The server advertises implementationProvider: true in its capabilities.

Editor usage

Neovim

keymap("gri", vim.lsp.buf.implementation, "[G]oto [I]mplementation")

VS Code

Right-click a function → Go to Implementations (or Ctrl+F12).

Other editors

Any editor that supports the LSP textDocument/implementation method will work.

How it works

The base_function_implementation index

The feature is powered by CachedBuild.base_function_implementation, a bidirectional HashMap<NodeId, Vec<NodeId>> that maps each function to its equivalent interface/implementation IDs.

Built from: NodeInfo.base_functions — the baseFunctions/baseModifiers arrays in solc's AST output. When solc compiles contract PoolManager is IPoolManager, each function in PoolManager that overrides an IPoolManager function has a baseFunctions array pointing to the interface function's node ID.

Bidirectional: build_base_function_implementation() processes every node's base_functions and inserts edges in both directions:

  • implementation_id → [interface_id, ...]
  • interface_id → [implementation_id, ...]

This means the index works regardless of which side the cursor is on.

Index availability

The index is populated on both fresh builds (CachedBuild::new()) and warm-loaded builds (from_reference_index()), because it only depends on the nodes index (which is always available). This means textDocument/implementation works immediately on warm start without waiting for a full recompile.

Runtime flow

  1. Resolve the node at the cursor position via byte_to_id()
  2. Follow referencedDeclaration if the cursor is on a reference (e.g., a call site), not a declaration
  3. Look up the resolved target ID in base_function_implementation across all builds:
    • File build (per-URI)
    • Project build (project-wide)
    • Sub-caches (library sub-projects)
  4. Collect unique implementation IDs
  5. Resolve each implementation ID to an LSP Location by searching all builds for the node
  6. Return as GotoImplementationResponse (single Location or array)

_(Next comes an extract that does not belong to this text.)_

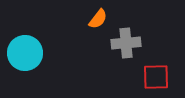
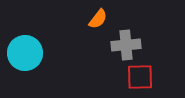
gray cross: moved 2 px down
red square: moved 16 px left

Relationship to other features

The base_function_implementation index is shared across three features:

FeatureHow it uses the index
textDocument/implementationDirect lookup: target ID → equivalent IDs → jump to locations
callHierarchy/incomingCallsExpands target IDs to include equivalents, so callers via interface-typed references are captured
textDocument/referencesExpands target to include equivalent function IDs, so references to IPoolManager.swap appear when querying PoolManager.swap

See Call Hierarchy and References for details.

Key files

FileRole
src/goto.rsCachedBuild.base_function_implementation field, build_base_function_implementation() constructor
src/lsp.rsgoto_implementation handler, implementationProvider capability
src/solc_ast/mod.rsDeclNode::base_functions(), baseFunctions/baseModifiers extraction from AST JSON
src/references.rsbyte_to_id(), id_to_location() — used by the handler to resolve positions

Known limitations

  • Same-build node IDs only: The handler looks up base_function_implementation using bare node IDs within each build. This is safe because the index is per-build. However, if an interface is in a sub-cache and the implementation is in the file build, the sub-cache's index won't contain the implementation ID (and vice versa). The handler searches all builds to compensate.
  • Abstract contracts: Functions in abstract contracts that override interface functions are included. The index does not distinguish between abstract and concrete implementations.
  • Multi-level inheritance: If C overrides B which overrides A.foo, the baseFunctions for C.foo points to A.foo (solc's linearized resolution). The index captures this correctly.